Re: API spec questions

Bas Harenslak Tue, 14 Apr 2020 00:13:03 -0700

Same here, load balancing should be responsibility of the application itself, 
not Airflow.


+1 for making connections unique

Bas


On 11 Apr 2020, at 11:13, Robin Edwards 
<[email protected]<mailto:[email protected]>> wrote:

On Sat, 11 Apr 2020, 01:20 QP Hou, <[email protected]<mailto:[email protected]>> 
wrote:

It looks like we need to first make a decision on whether we want to
enforce uniqueness for conn_id and implement connection load balance
properly in another way.


Yea I feel there are plenty of other tools and services for implementing
load balancing and this particular feature doesn't really need to be
provided by Airflow. I'd be in favour of making them unique.


Also +1 on making audit log read only from API point of view.

Thanks,
QP Hou

On Thu, Apr 9, 2020 at 9:47 AM Ash Berlin-Taylor 
<[email protected]<mailto:[email protected]>> wrote:

They are, but we _can_ make a choice to remove that feature -- it is not
widely used and is confusing to many when they stumble on it.

It's not something we should do lightly, but it is a possibility.

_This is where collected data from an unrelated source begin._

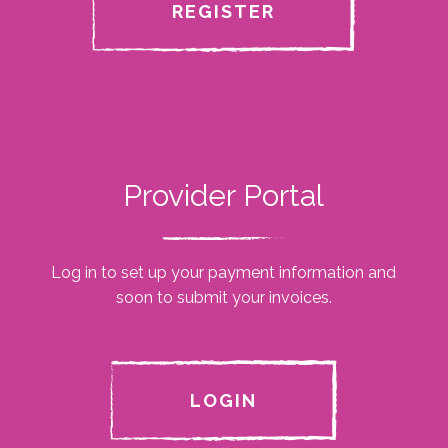
REGISTER
Provider Portal
Log in to set up your payment information and
soon to submit your invoices.
LOGIN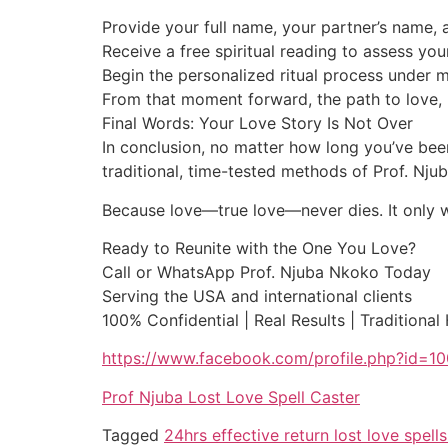
Provide your full name, your partner’s name, a
Receive a free spiritual reading to assess you
Begin the personalized ritual process under 
From that moment forward, the path to love, 
Final Words: Your Love Story Is Not Over
In conclusion, no matter how long you’ve been
traditional, time-tested methods of Prof. Nj
Because love—true love—never dies. It only wai
Ready to Reunite with the One You Love?
Call or WhatsApp Prof. Njuba Nkoko Today
Serving the USA and international clients
100% Confidential | Real Results | Traditional
https://www.facebook.com/profile.php?id=
Prof Njuba Lost Love Spell Caster
Tagged
24hrs effective return lost love spel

I think I'm probably leaning towards the "ordinal" concept:

/connections/hdfs_default -> list of connections with that ID
/connections/hdfs_default/0 first connection of that type

Something like that.

On Apr 9 2020, at 2:31 pm, Shaw, Damian P.
<[email protected]<mailto:[email protected]>> wrote:

FYI if you look back at the thread "Re: [2.0 spring cleaning] Require
unique conn_id" on 2019-04-14 you can see a message from Kevin Yang
stating that this random choice of connections is a "feature" used to
load balance connections in AirBnB. So users are relying on this
behavior.


-----Original Message-----
From: Daniel (Daniel Lamblin ) [Data Infrastructure]
<[email protected]<mailto:[email protected]>>
Sent: Wednesday, April 8, 2020 20:01
To: [email protected]<mailto:[email protected]>
Subject: Re: API spec questions

Having been bit by accidentally having two connections by the same
name or conn_id, I'd prefer if were made unique. In my experience
there's little utility in having multiple connections by the same
name. Tasks that use a connection do to fairly randomly choose one,
rather they seem pretty consistent in using the one created earliest,
which often has the lower id integer.

Circling back to how this is used by the API, from a user perspective,
the following in path integer fields were ones I'd have expected to be
strings instead:
ConnectionID
https://github.com/apache/airflow/blob/11f1e0cad996d5596e3e4fb440eb4ec52c024f70/openapi.yaml#L1845
DAGID
https://github.com/apache/airflow/blob/11f1e0cad996d5596e3e4fb440eb4ec52c024f70/openapi.yaml#L1853
PoolID
https://github.com/apache/airflow/blob/11f1e0cad996d5596e3e4fb440eb4ec52c024f70/openapi.yaml#L1901

Though it’s a url-encoding hassle, I also expected that DAGRunID would
be more like the Run ID E.G.
"scheduled__2020-04-08T23:10:00+00:00",
"manual__2020-04-08T23:00:56+00:00",
"manual__2020-04-08T16:24:56.692868+00:00" ,
"backfill_2020-04-08T22:05:00+00:00" etc

Then TaskID is confusing to me; AFAIK the PK to task instances are
task_id, dag_id, and execution_date and the api call appears to align
with that having the pattern:
/dags/{dag_id}/taskInstances/{task_id}/{execution_date}:
But if task_id is a numbered id, then… execution_date isn't even
needed… I'm thinking it should have been a string.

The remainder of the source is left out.